Ms. Innis-Thompson joined in October 2021, is independent, met attendance requirements, and the TSR trigger does not apply as the -15.0pp gap versus XLF is far below the 65pp threshold; her legal, compliance, and insurance leadership experience is relevant to MBIA's business.

✓ FOR
Theodore Shasta

Mr. Shasta has served since 2009, is independent, met attendance requirements, and the TSR trigger does not apply as the -15.0pp gap versus XLF falls well below the 65pp threshold required for strong-positive absolute returns; his deep insurance industry financial analysis expertise is directly relevant.

✓ FOR
Richard C. Vaughan

Mr. Vaughan has served since 2007, is independent, met attendance requirements, and the TSR trigger does not apply as the -15.0pp gap versus XLF is far below the 65pp threshold; his background as a former CFO and KPMG partner makes him well-qualified for audit and finance committee service.
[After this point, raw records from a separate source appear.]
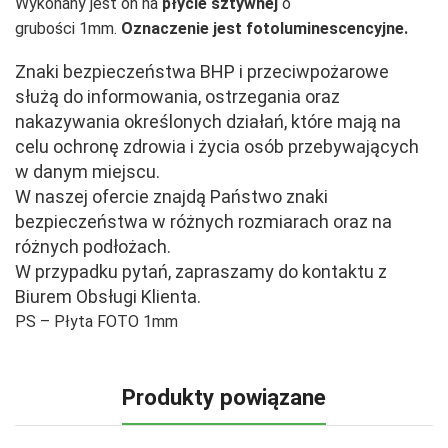
Wykonany jest on na
płycie sztywnej
o
grubości 1mm.
Oznaczenie jest fotoluminescencyjne.
Znaki bezpieczeństwa BHP i przeciwpożarowe
służą do informowania, ostrzegania oraz
nakazywania określonych działań, które mają na
celu ochronę zdrowia i życia osób przebywających
w danym miejscu.
W naszej ofercie znajdą Państwo znaki
bezpieczeństwa w różnych rozmiarach oraz na
różnych podłożach.
W przypadku pytań, zapraszamy do kontaktu z
Biurem Obsługi Klienta.
PS – Płyta FOTO 1mm
Produkty powiązane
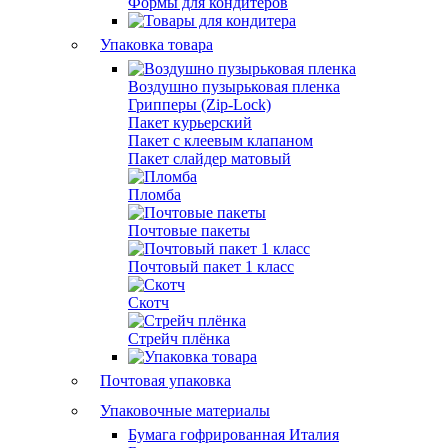
Формы для кондитеров
Упаковка товара
Воздушно пузырьковая пленка
Грипперы (Zip-Lock)
Пакет курьерский
Пакет с клеевым клапаном
Пакет слайдер матовый
Пломба
Почтовые пакеты
Почтовый пакет 1 класс
Скотч
Стрейч плёнка
Почтовая упаковка
Упаковочные материалы
Бумага гофрированная Италия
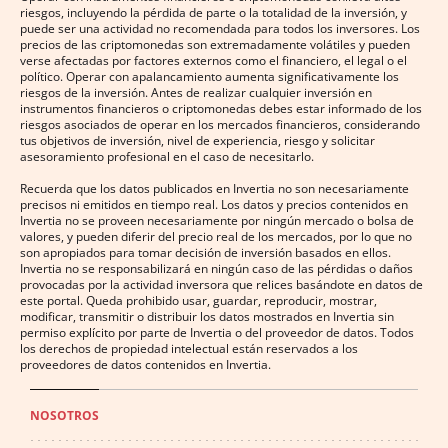
riesgos, incluyendo la pérdida de parte o la totalidad de la inversión, y
puede ser una actividad no recomendada para todos los inversores. Los
precios de las criptomonedas son extremadamente volátiles y pueden
verse afectadas por factores externos como el financiero, el legal o el
político. Operar con apalancamiento aumenta significativamente los
riesgos de la inversión. Antes de realizar cualquier inversión en
instrumentos financieros o criptomonedas debes estar informado de los
riesgos asociados de operar en los mercados financieros, considerando
tus objetivos de inversión, nivel de experiencia, riesgo y solicitar
asesoramiento profesional en el caso de necesitarlo.
Recuerda que los datos publicados en Invertia no son necesariamente
precisos ni emitidos en tiempo real. Los datos y precios contenidos en
Invertia no se proveen necesariamente por ningún mercado o bolsa de
valores, y pueden diferir del precio real de los mercados, por lo que no
son apropiados para tomar decisión de inversión basados en ellos.
Invertia no se responsabilizará en ningún caso de las pérdidas o daños
provocadas por la actividad inversora que relices basándote en datos de
este portal. Queda prohibido usar, guardar, reproducir, mostrar,
modificar, transmitir o distribuir los datos mostrados en Invertia sin
permiso explícito por parte de Invertia o del proveedor de datos. Todos
los derechos de propiedad intelectual están reservados a los
proveedores de datos contenidos en Invertia.
NOSOTROS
All six director nominees receive a FOR vote. MBIA's 3-year stock return of +48.8% is strongly positive, and the company's underperformance versus the XLF benchmark is only -15.0 percentage points — well below the 65pp threshold required to trigger an against vote when absolute returns are above +20%. No overboarding, attendance failures, independence concerns, or familial relationship issues were identified for any nominee.

Say on Pay

✓ FOR

CEO

William C. Fallon

Total Comp

$4,285,215

Prior Support

89%%

CEO total compensation of $4,285,215 is reasonable for a financial services company of MBIA's size and complexity, and prior say-on-pay support of over 89% signals broad shareholder satisfaction with the program. The compensation structure is well-designed: approximately 76% of the CEO's target pay is variable, incentive awards are tied to a quantitative scorecard and to absolute total shareholder return over a three-year period, and the 2023-2025 performance share awards paid out at 110% of target reflecting actual 28.9% TSR growth — a genuine pay-for-performance outcome. The company maintains a meaningful clawback policy, stock ownership guidelines, anti-hedging and anti-pledging policies, and no perquisites are paid to executives, all of which reflect sound compensation governance.

Auditor Ratification

✓ FOR

Auditor

PricewaterhouseCoopers LLP

Tenure

N/A

Audit Fees

$3,389,000

Non-Audit Fees

$153,000

Non-audit fees (audit-related $102K + tax $49K + other $2K = $153K) represent approximately 4.5% of audit fees of $3,389K, well below the 50% threshold that would raise independence concerns. PricewaterhouseCoopers is a Big 4 firm appropriate for MBIA's size and complexity. Auditor tenure is not disclosed in the proxy, so per policy the tenure trigger does not fire — this is noted as a minor negative factor but does not change the vote. No material financial restatements were identified.

Overall Assessment

MBIA's 2026 annual meeting presents a clean ballot with three standard proposals — director elections, say-on-pay, and auditor ratification — and no stockholder proposals. All six director nominees, the executive compensation program, and PricewaterhouseCoopers as auditor receive FOR votes, as no policy triggers are met across any of the three proposals.